So there I was, standing outside the door of the sauna sans attire and clutching a not very capacious towel around my somewhat capacious person. And that’s when I saw the fellow walking in front of us. The naked fellow. As in jaybird.
(Query? Why are jaybirds considered particularly nude and not, say, naked mole rats? After all they are covered in plumage, and fine feathers at that. The internets give us a variety of quite probably fallacious explanations; I’m going with the one where in olden days jailbirds, aka j-birds, were denuded of their clothes after being checked in and had to walk the length of the prison before picking up their prison duds.)
But I digress.

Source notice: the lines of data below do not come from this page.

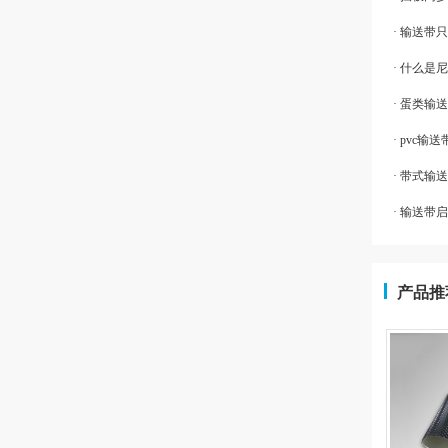
· 输送
· 什么是
· 蛋类
· pvc
· 带式
· 输送带
产品推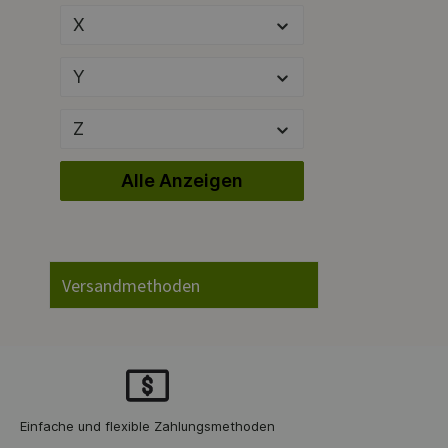
KLOTZ Technics
(47)
X
Kludi
(4)
Y
KnappWulf
(1)
Kochstation
(1)
Z
Koenic
(2)
Alle Anzeigen
Könner & Söhnen
(14)
(12)
KÖRO König & Ronneberger
Versandmethoden
Kraftwerk
(1)
Kränzle
(49)
Kreg
(2)
Kress
(1)
Einfache und flexible Zahlungsmethoden
KS Tools
(21)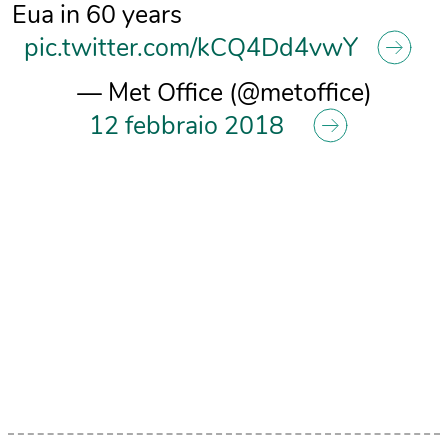
Eua in 60 years
pic.twitter.com/kCQ4Dd4vwY
— Met Office (@metoffice)
12 febbraio 2018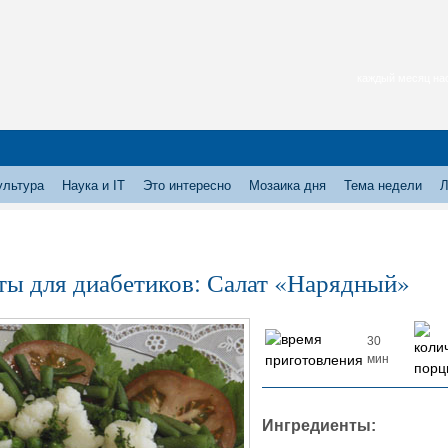
каждый месяц нас
ультура
Наука и IT
Это интересно
Мозаика дня
Тема недели
Л
ты для диабетиков: Салат «Нарядный»
30
мин
Ингредиенты: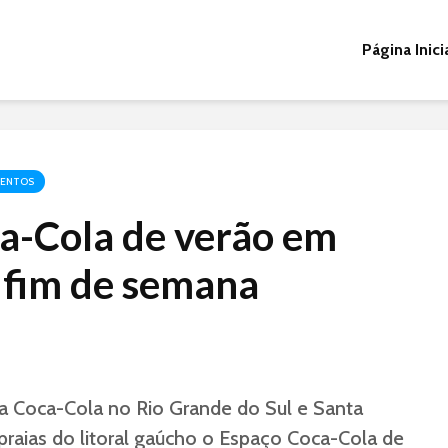
Página Inici
VENTOS
a-Cola de verão em
 fim de semana
a Coca-Cola no Rio Grande do Sul e Santa
raias do litoral gaúcho o Espaço Coca-Cola de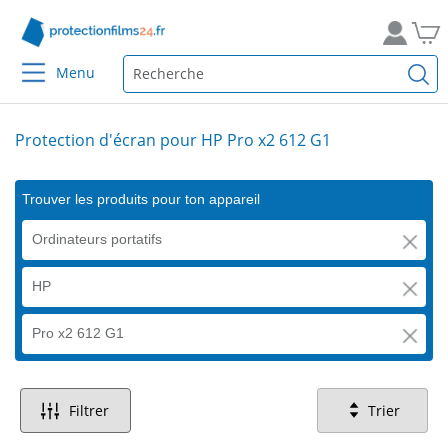
Menu
Protection d'écran pour HP Pro x2 612 G1
Trouver les produits pour ton appareil
Ordinateurs portatifs
HP
Pro x2 612 G1
Filtrer
Trier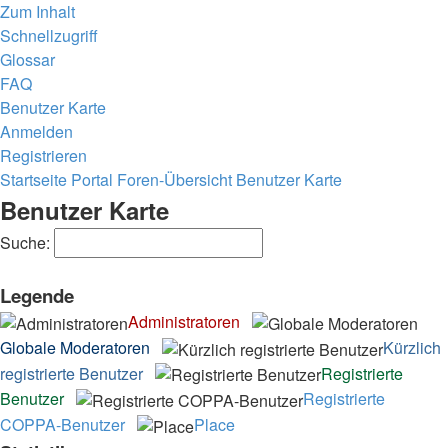
Zum Inhalt
Schnellzugriff
Glossar
FAQ
Benutzer Karte
Anmelden
Registrieren
Startseite
Portal
Foren-Übersicht
Benutzer Karte
Benutzer Karte
Suche:
Legende
Administratoren
Globale Moderatoren
Kürzlich
registrierte Benutzer
Registrierte
Benutzer
Registrierte
COPPA-Benutzer
Place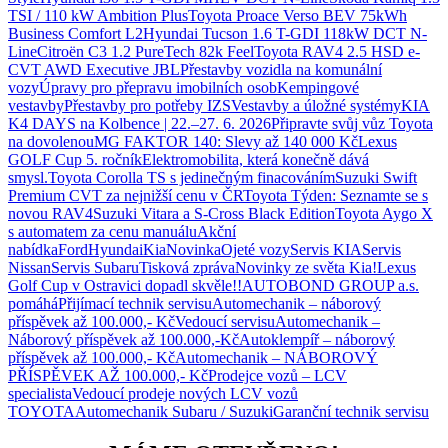
TSI / 110 kW Ambition Plus
Toyota Proace Verso BEV 75kWh
Business Comfort L2
Hyundai Tucson 1.6 T-GDI 118kW DCT N-
Line
Citroën C3 1.2 PureTech 82k Feel
Toyota RAV4 2.5 HSD e-
CVT AWD Executive JBL
Přestavby vozidla na komunální
vozy
Úpravy pro přepravu imobilních osob
Kempingové
vestavby
Přestavby pro potřeby IZS
Vestavby a úložné systémy
KIA
K4 DAYS na Kolbence | 22.–27. 6. 2026
Připravte svůj vůz Toyota
na dovolenou
MG FAKTOR 140: Slevy až 140 000 Kč
Lexus
GOLF Cup 5. ročník
Elektromobilita, která konečně dává
smysl.
Toyota Corolla TS s jedinečným finacováním
Suzuki Swift
Premium CVT za nejnižší cenu v ČR
Toyota Týden: Seznamte se s
novou RAV4
Suzuki Vitara a S-Cross Black Edition
Toyota Aygo X
s automatem za cenu manuálu
Akční
nabídka
Ford
Hyundai
Kia
Novinka
Ojeté vozy
Servis KIA
Servis
Nissan
Servis Subaru
Tisková zpráva
Novinky ze světa Kia!
Lexus
Golf Cup v Ostravici dopadl skvěle!!
AUTOBOND GROUP a.s.
pomáhá
Přijímací technik servisu
Automechanik – náborový
příspěvek až 100.000,- Kč
Vedoucí servisu
Automechanik –
Náborový příspěvek až 100.000,-Kč
Autoklempíř – náborový
příspěvek až 100.000,- Kč
Automechanik – NÁBOROVÝ
PŘÍSPĚVEK AŽ 100.000,- Kč
Prodejce vozů – LCV
specialista
Vedoucí prodeje nových LCV vozů
TOYOTA
Automechanik Subaru / Suzuki
Garanční technik servisu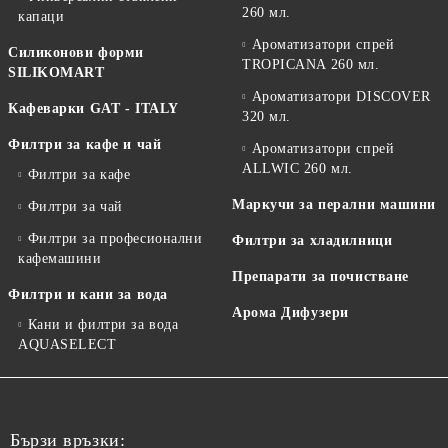
260 мл.
капаци
Ароматизатори спрей
Силиконови форми
TROPICANA 260 мл.
SILIKOMART
Ароматизатори DISCOVER
Кафеварки GAT - ITALY
320 мл.
Филтри за кафе и чай
Ароматизатори спрей
ALLWIC 260 мл.
Филтри за кафе
Маркучи за перални машини
Филтри за чай
Филтри за професионални
Филтри за хладилници
кафемашини
Препарати за почистване
Филтри и кани за вода
Арома Дифузери
Кани и филтри за вода
AQUASELECT
Бързи връзки: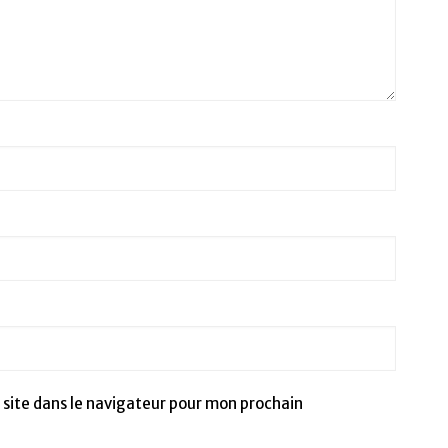
site dans le navigateur pour mon prochain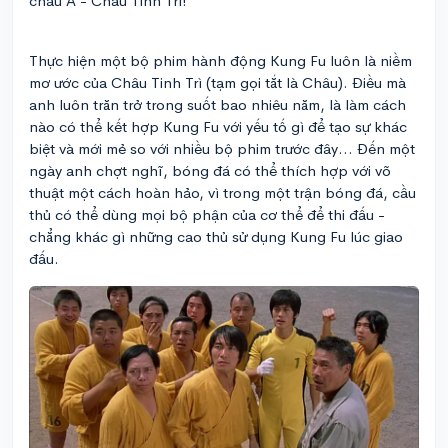
châu Á - Châu Tinh Trì!
Thực hiện một bộ phim hành động Kung Fu luôn là niềm
mơ ước của Châu Tinh Trì (tạm gọi tắt là Châu). Điều mà
anh luôn trăn trở trong suốt bao nhiêu năm, là làm cách
nào có thể kết hợp Kung Fu với yếu tố gì để tạo sự khác
biệt và mới mẻ so với nhiều bộ phim trước đây… Đến một
ngày anh chợt nghĩ, bóng đá có thể thích hợp với võ
thuật một cách hoàn hảo, vì trong một trận bóng đá, cầu
thủ có thể dùng mọi bộ phận của cơ thể để thi đấu -
chẳng khác gì những cao thủ sử dụng Kung Fu lúc giao
đấu.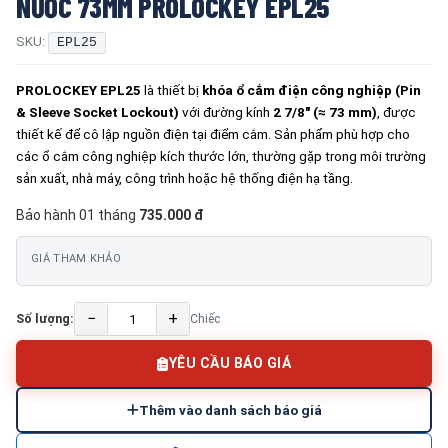
NƯỚC 73MM PROLOCKEY EPL25
SKU:
EPL25
PROLOCKEY EPL25
là thiết bị
khóa ổ cắm điện công nghiệp (Pin
& Sleeve Socket Lockout)
với đường kính
2 7/8″ (≈ 73 mm)
, được
thiết kế để cô lập nguồn điện tại điểm cắm. Sản phẩm phù hợp cho
các ổ cắm công nghiệp kích thước lớn, thường gặp trong môi trường
sản xuất, nhà máy, công trình hoặc hệ thống điện hạ tầng.
Bảo hành 01 tháng
735.000 đ
GIÁ THAM KHẢO
−
+
Số lượng:
Chiếc
YÊU CẦU BÁO GIÁ
Thêm vào danh sách báo giá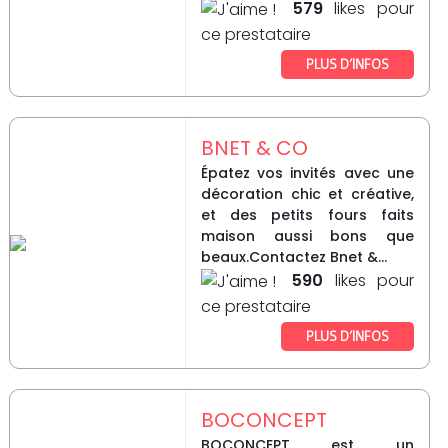
579
likes pour
ce prestataire
PLUS D’INFOS
BNET & CO
Épatez vos invités avec une
décoration chic et créative,
et des petits fours faits
maison aussi bons que
beaux.Contactez Bnet &...
590
likes pour
ce prestataire
PLUS D’INFOS
BOCONCEPT
BOCONCEPT est un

At the time etymology was not my chief concern.
“Wait!” I squeaked. “These saunas are naked and co-ed?”
I could feel my companion squinting with the effort of not rolling her eyes. “You don’t have to go in if you don’t want to,” she said patiently.
A brief moment of panic ensued.
And then I figured, what the heck. When in Austria do as the Austrians, etc., etc.
Keeping a firm grip on my towel I edged into the (blessedly empty) sauna and made for one of the wooden benches. Here another dilemma presented itself. The wooden slats were hot, hot, hot, which meant that unless one felt like emulating poor grilled St. Lawrence the thing to do was to lie on top of the towel. That, of course, left one with no towel for clutching purposes. I came up with a compromise of lying mostly on the towel with one corner left for strategic flipping.
I eased myself into a prone position; I felt the dry heat creep over my skin. And then a very strange thing happened. I relaxed.
Turns out sauna advocates are on to something. It really does feel fantastic to lie quietly in a hot room and feel your tension seep away. A couple of other people did filter in, but, to be honest, I paid them no more attention than they did me.
My verdict: Saunas are good, clean fun.